Dictionnaire de la Littérature 2001Éd. 2001
G

Gringore (Pierre)
ou Pierre Gringoire

Poète et auteur dramatique français (en Normandie v. 1475 – en Lorraine v. 1539).

Il ne fut pas cet artiste bohème dont Hugo et Banville ont popularisé la légende, mais un poète courtisan. On peut d'abord distinguer chez lui des œuvres morales, comme le didactique Château de Labour (1499), l'antiféministe Château d'Amour (1500), ainsi que d'autres œuvres développant une même satire morale de la société : les Folles Entreprises (1505), les Abus du monde (1509), les Fantaisies de Mère Sotte (1516), les Menus Propos (1521). On peut ajouter un recueil d'apophtegmes publié en 1527, les Notables Enseignements, adages et proverbes.

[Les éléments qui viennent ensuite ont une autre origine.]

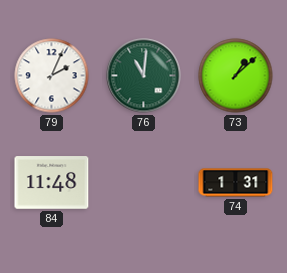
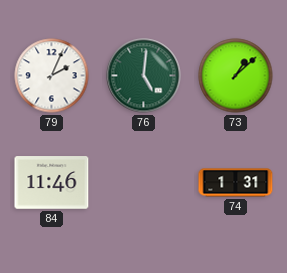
76: 11:01 -> 5:01
84: 11:48 -> 11:46
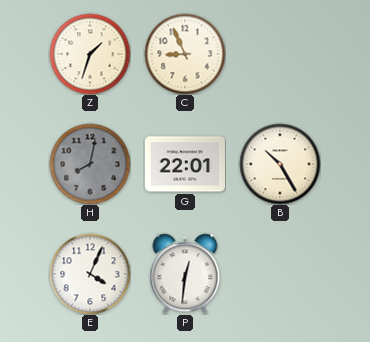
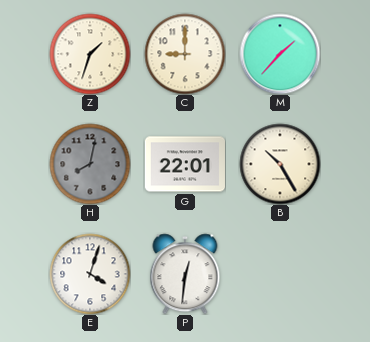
C: 8:56 -> 9:00
M: none -> 1:37
E: 4:04 -> 4:03
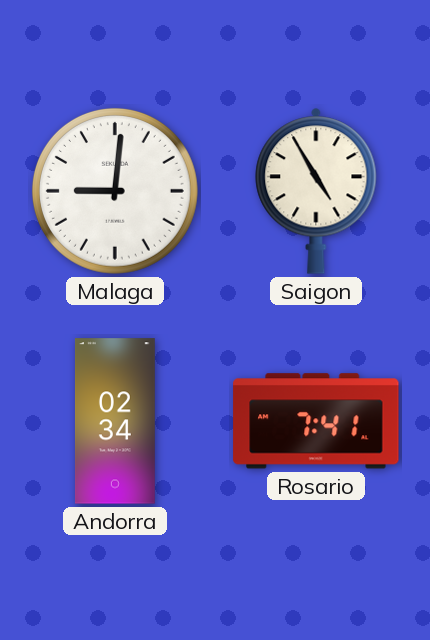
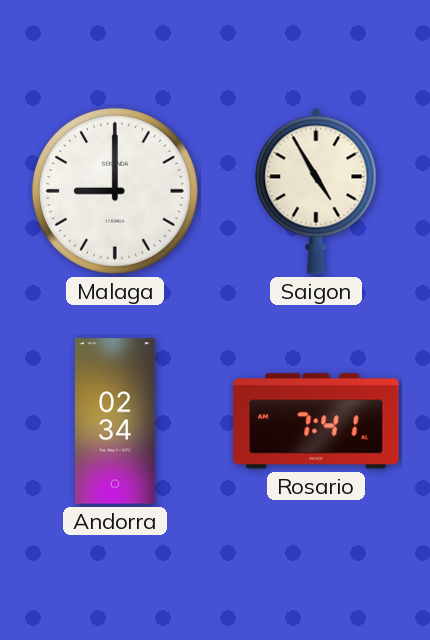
Malaga: 9:01 -> 9:00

   Gringore est aussi l'auteur d'opuscules politiques destinés à soutenir la politique de son protecteur, le roi Louis XII  (l'Entreprise de Venise, 1509 ; l'Obstination des Suisses, vers 1510), et de deux pamphlets contre le pape Jules II (la Chasse du cerf des cerfs, 1510 ; l'Espoir de paix, 1511). Un troisième groupe d'œuvres relève du lyrisme religieux (Heures de Notre-Dame,1525 ; Chants royaux sur les mystères, 1527) et de la polémique (le Blason des hérétiques, 1524). Mais la partie la plus importante de l'œuvre reste le théâtre : un mystère (la Vie Monseigneur sainct Louis) et les deux soties que sont le Jeu du Prince des sots (1512), satire du pape Jules II, et la Sotie nouvelle des chroniqueurs (1515), dialogue satirique à bâtons rompus, trois textes très représentatifs du théâtre profane de la pré-Renaissance.

Gripari (Pierre)

Écrivain français (Paris 1925 – id. 1990).

Outre l'autobiographique Pierrot la lune (1963), il présente dans ses poèmes (le Solilesse, 1977), son théâtre (Lieutenant Tenant, 1962 ; Café-théâtre, 1979 ; Pièces mystiques, 1982), ses romans (Vies parallèles de Roman Branchu, 1978 ; le Conte de Paris, 1980), ses contes (Contes de la rue Broca, 1967 ; Patrouille du conte, 1983) et ses nouvelles (l'Incroyable Équipée de Phosphore Noloc, 1964 ; Rêveries d'un matin en exil, 1976 ; Paraboles et Fariboles, 1981) un fantastique allégorique qui s'apparente à la manière caustique d'un Italo Calvino. Les images facétieuses et surnaturelles de l'Arrière-monde (1972) montrent que l'univers terrestre n'est que la surface d'un monde qui n'est pas régi par la raison.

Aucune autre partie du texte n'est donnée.